Wygląda na to, że rekompensaty za straty wywołane rosyjskim embargiem na warzywa i owoce będą znacznie mniejsze niż zapowiadano wcześniej.
– Polska traci poparcie innych krajów Unii Europejskiej w staraniach o wyższe rekompensaty dla rolników dotkniętych rosyjskim embargiem – ustaliła korespondentka RMF FM w Brukseli Katarzyna Szymańska-Borginon.
Jak podaje radio RMF FM irytację członków UE wzbudziło zawyżenie przez polskie ministerstwo rolnictwa wniosków o odszkodowania.

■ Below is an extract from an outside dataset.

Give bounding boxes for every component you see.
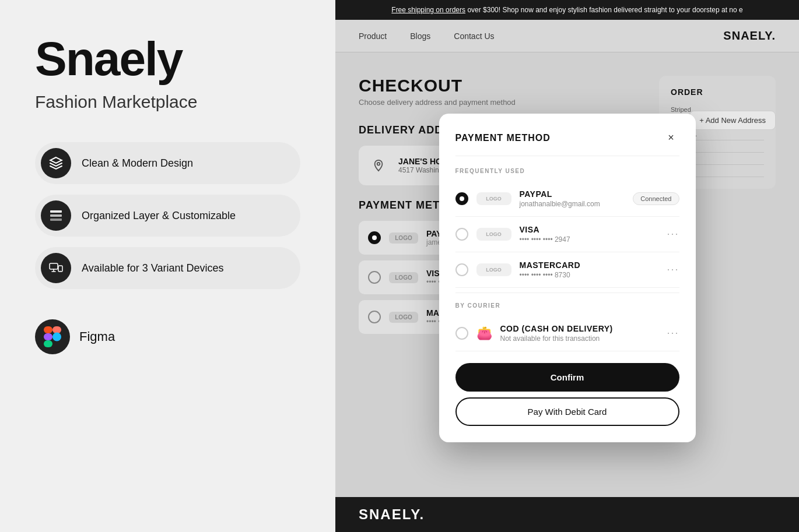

Polska w niecałe dwa tygodnie (4 i 8 września) wystąpiła o 146 milionów euro wsparcia dla producentów owoców i warzyw.
-KE przedstawiła nową transzę, tym razem opartą na danych za eksport do Rosji, z której wielu polskich rolników już nie skorzysta. Bruksela proponuje objęcie rekompensatami raptem 18 750 ton polskich jabłek i gruszek. Przyznaje dodatkowo rezerwę w wysokości 3 tysięcy ton na objęcie rekompensatami dowolnych owoców czy warzyw, które znajdą się w rozporządzeniu. Nie będzie więc można nimi objąć np. kapusty, grzybów czy owoców miękkich, takich jak maliny czy truskawki – czytamy w korespondencji Katarzyny Szymańskiej-Borginon.
Ministerstwo rolnictwa się broni i ubolewa nad sytuacją.
– Niestety, naszym zdaniem Komisja Europejska niewłaściwie oceniła sytuację i nie zdaje sobie sprawy ze skali problemu, z jakim przyszło się zmierzyć polskim i unijnym producentom owoców i warzyw – informuje biuro prasowe resortu.
Według ministerstwa zbyt niski budżet oraz zbyt niski wolumen przyznany Polsce (tj. 18 750 ton jabłek i gruszek określony w przedłożonym wczoraj projekcie rozporządzenia) przeznaczone na stabilizację rynku będzie skutkować spadkiem cen i kryzysem na rynku owoców i warzyw w dłuższej perspektywie czasowej.
Jak informuje resort rolnictwa, dane statystyczne, na których Komisja oparła podział kopert w nowym projekcie rozporządzenia są niewłaściwe m.in. dlatego, że nie uwzględniają faktu systematycznego wzrostu eksportu owoców i warzyw z Polski do Rosji.